Spain’s pig aristocracy emigrates to Texas
Two Spanish entrepreneurs become the first to bring animals to the United States for breeding
Jamón ibérico de bellota, one of Spain’s top delicacies, is made from free-range Ibérico pigs that graze on dehesas and feed on acorns. Until now, these pigs had been raised exclusively in the Iberian Peninsula.
Our civil servants are scared to put their signature to anything new
Acornseekers, Murga and Marsal’s US company, has a 75-acre ranch in Texas where acorns are plentiful. They also have two breeding agreements with local farmers who raise the pigs at their own expense in return for a share of the annual profit.
Now numbering 3,000, these expensive and time-consuming animals graze freely on acorns in the winter oak belt that stretches from Jacksonville, Florida, to California.
“Manolo, our technician, believes that the holm oaks were here before the Spanish came to America, but I prefer to think that we brought them with us,” jokes Marsal.
Getting Ibérico pigs to the US from Spain, alive or otherwise, has proved a long and complicated business.
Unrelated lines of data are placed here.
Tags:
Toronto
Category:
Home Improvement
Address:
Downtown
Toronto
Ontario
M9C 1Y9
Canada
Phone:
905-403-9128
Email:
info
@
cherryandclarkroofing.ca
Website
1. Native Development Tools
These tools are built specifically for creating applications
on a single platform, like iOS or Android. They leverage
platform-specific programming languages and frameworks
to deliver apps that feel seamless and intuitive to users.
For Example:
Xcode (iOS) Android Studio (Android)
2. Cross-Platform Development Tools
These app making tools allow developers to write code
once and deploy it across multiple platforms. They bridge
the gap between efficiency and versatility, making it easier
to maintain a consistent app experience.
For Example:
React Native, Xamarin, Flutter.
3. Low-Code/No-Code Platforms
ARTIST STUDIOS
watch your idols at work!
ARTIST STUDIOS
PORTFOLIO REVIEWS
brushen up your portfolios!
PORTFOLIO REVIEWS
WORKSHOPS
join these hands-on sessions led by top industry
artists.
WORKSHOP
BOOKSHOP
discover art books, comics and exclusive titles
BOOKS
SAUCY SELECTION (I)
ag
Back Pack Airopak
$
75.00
After years of struggling with red tape, Embutidos Fermín was the first company to manage the sale of cured bellota ham in the States in 2007.
Now Murga and Marsal have faced down Spanish bureaucracy – the main obstacle – to bring Americans the source of the product. “Our civil servants are scared to put their signature to anything new,” says Marsal.
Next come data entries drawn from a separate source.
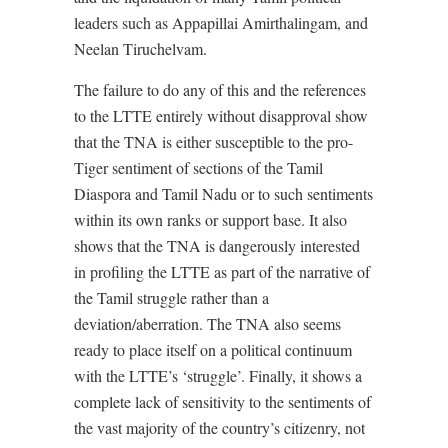
leaders such as Appapillai Amirthalingam, and
Neelan Tiruchelvam.
The failure to do any of this and the references
to the LTTE entirely without disapproval show
that the TNA is either susceptible to the pro-
Tiger sentiment of sections of the Tamil
Diaspora and Tamil Nadu or to such sentiments
within its own ranks or support base. It also
shows that the TNA is dangerously interested
in profiling the LTTE as part of the narrative of
the Tamil struggle rather than a
deviation/aberration. The TNA also seems
ready to place itself on a political continuum
with the LTTE’s ‘struggle’. Finally, it shows a
complete lack of sensitivity to the sentiments of
the vast majority of the country’s citizenry, not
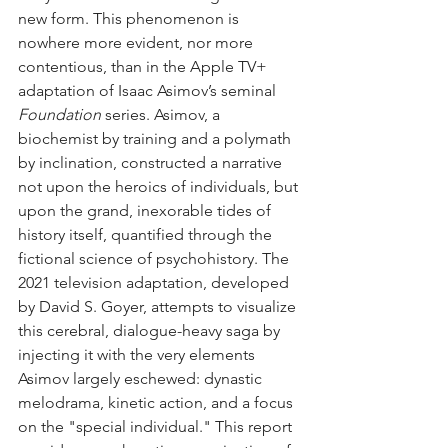
new form. This phenomenon is 
nowhere more evident, nor more 
contentious, than in the Apple TV+ 
adaptation of Isaac Asimov’s seminal 
Foundation
 series. Asimov, a 
biochemist by training and a polymath 
by inclination, constructed a narrative 
not upon the heroics of individuals, but 
upon the grand, inexorable tides of 
history itself, quantified through the 
fictional science of psychohistory. The 
2021 television adaptation, developed 
by David S. Goyer, attempts to visualize 
this cerebral, dialogue-heavy saga by 
injecting it with the very elements 
Asimov largely eschewed: dynastic 
melodrama, kinetic action, and a focus 
on the "special individual." This report 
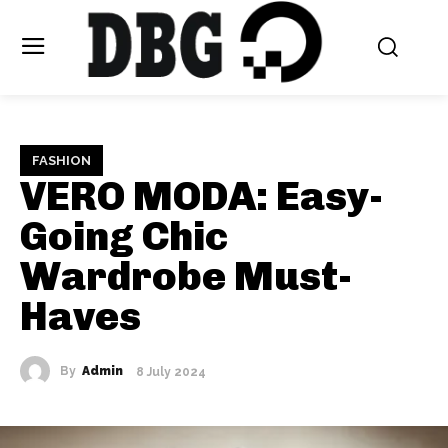
FASHION
VERO MODA: Easy-
Going Chic
Wardrobe Must-
Haves
By
Admin
8 July 2024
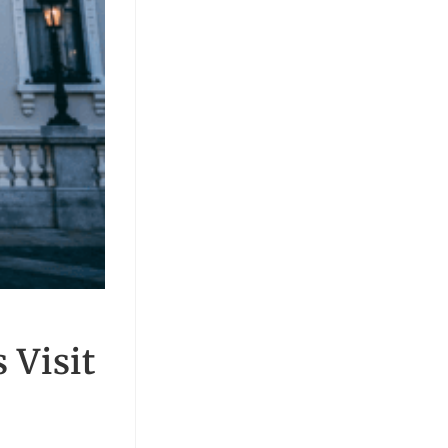
 Visit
Marsal also believes that the Spanish Ibérico industry brought pressure to bear on the authorities to stop Ibérico pigs leaving Spain. “It seems that some people feel we are robbing the country of a national treasure when our philosophy is the opposite; we want to export the best of our gastronomy like the French did with their wine in California’s Napa Valley,” says Marsal, who remembers his parents desperately trying to find a restaurant with a wine list in 1979 Miami.
“Less than 40 years later, Americans consume more wine than any other country in the world, and more Spanish wine than anywhere outside of Spain.”
Having raised the $2 million required to build a ham curing facility, Acornseekers hopes to be selling its first legs of ham in America by 2018 for an eye-watering $1,000 a piece – three times what they sell for in Spain.
However, Murga and Marsal are aware that they first have to educate the American palate and that profits may take some time to materialize. Meanwhile, they have been slaughtering Ibérico pigs to be sold as fresh cuts of pork, something Americans are more familiar with.
“It would be nice if one day they forgot about having turkey for Thanksgiving and put a leg of Ibérico in the oven instead,” says Marsal. “It could be their own Ibérico – Made in America – just the way they like it.”